▶ [Recorded data]
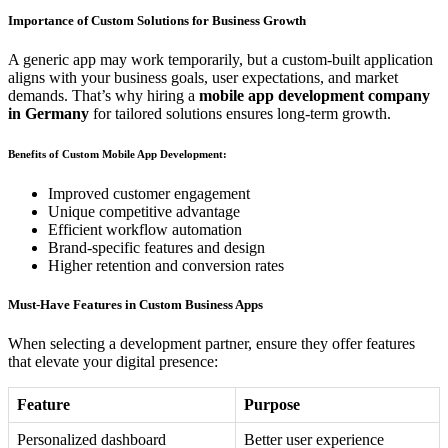
Importance of Custom Solutions for Business Growth
A generic app may work temporarily, but a custom-built application
aligns with your business goals, user expectations, and market
demands. That’s why hiring a
mobile app development company
in Germany
for tailored solutions ensures long-term growth.
Benefits of Custom Mobile App Development:
Improved customer engagement
Unique competitive advantage
Efficient workflow automation
Brand-specific features and design
Higher retention and conversion rates
Must-Have Features in Custom Business Apps
When selecting a development partner, ensure they offer features
that elevate your digital presence:
Feature
Purpose
Personalized dashboard
Better user experience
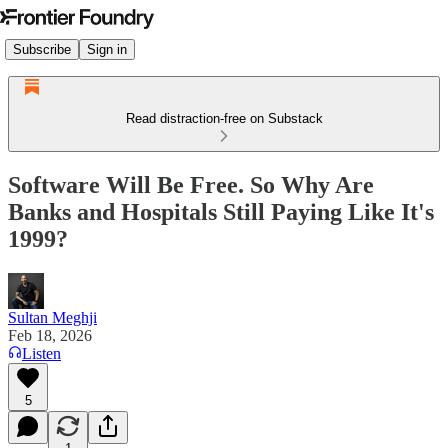
Subscribe
Sign in
Read distraction-free on Substack
Software Will Be Free. So Why Are
Banks and Hospitals Still Paying Like It's
1999?
Sultan Meghji
Feb 18, 2026
Listen
5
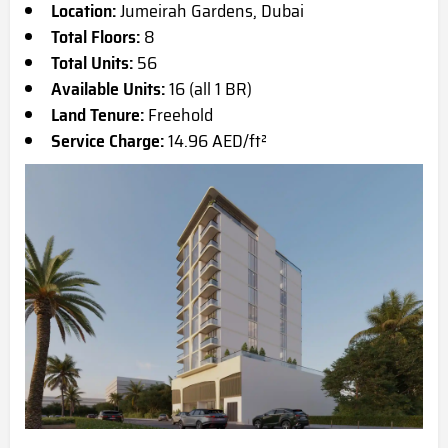
Location:
Jumeirah Gardens, Dubai
Total Floors:
8
Total Units:
56
Available Units:
16 (all 1 BR)
Land Tenure:
Freehold
Service Charge:
14.96 AED/ft²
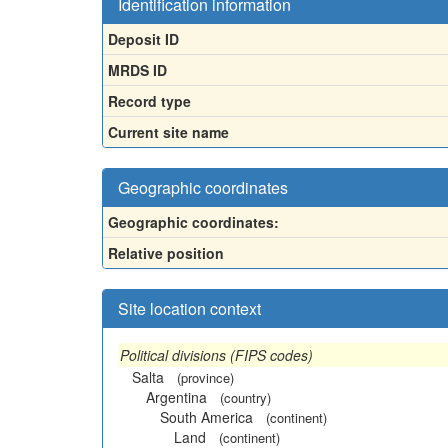
Identification information
Deposit ID
MRDS ID
Record type
Current site name
Geographic coordinates
Geographic coordinates:
Relative position
Site location context
Political divisions (FIPS codes)
Salta
(province)
Argentina
(country)
South America
(continent)
Land
(continent)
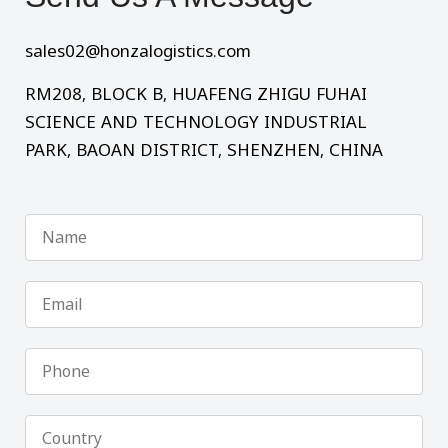
sales02@honzalogistics.com
RM208, BLOCK B, HUAFENG ZHIGU FUHAI
SCIENCE AND TECHNOLOGY INDUSTRIAL
PARK, BAOAN DISTRICT, SHENZHEN, CHINA
Name
Email
Phone
Country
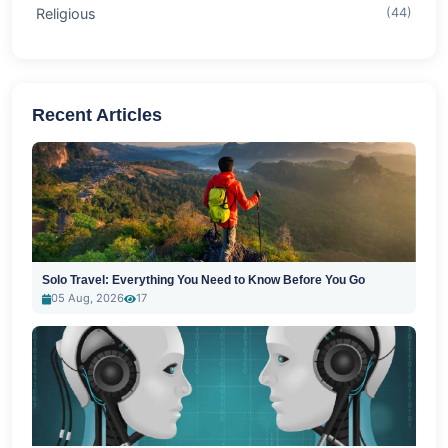
Religious
(44)
Recent Articles
Solo Travel: Everything You Need to Know Before You Go
05 Aug, 2026
17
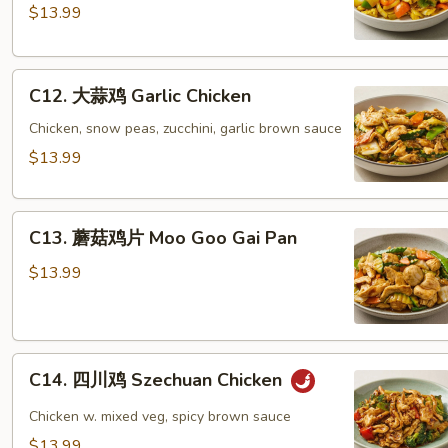
Vegs
喱
$13.99
鸡
Spicy
C12.
Curry
C12. 大蒜鸡 Garlic Chicken
大
Chicken
蒜
Chicken, snow peas, zucchini, garlic brown sauce
鸡
$13.99
Garlic
Chicken
C13.
C13. 蘑菇鸡片 Moo Goo Gai Pan
蘑
菇
$13.99
鸡
片
Moo
C14.
Goo
C14. 四川鸡 Szechuan Chicken
四
Gai
川
Pan
Chicken w. mixed veg, spicy brown sauce
鸡
$13.99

▶ [Your task]
Return each full line of the entries that contains the word "user".

▶ [Result of the task]
aligns with your business goals, user expectations, and market
Better user experience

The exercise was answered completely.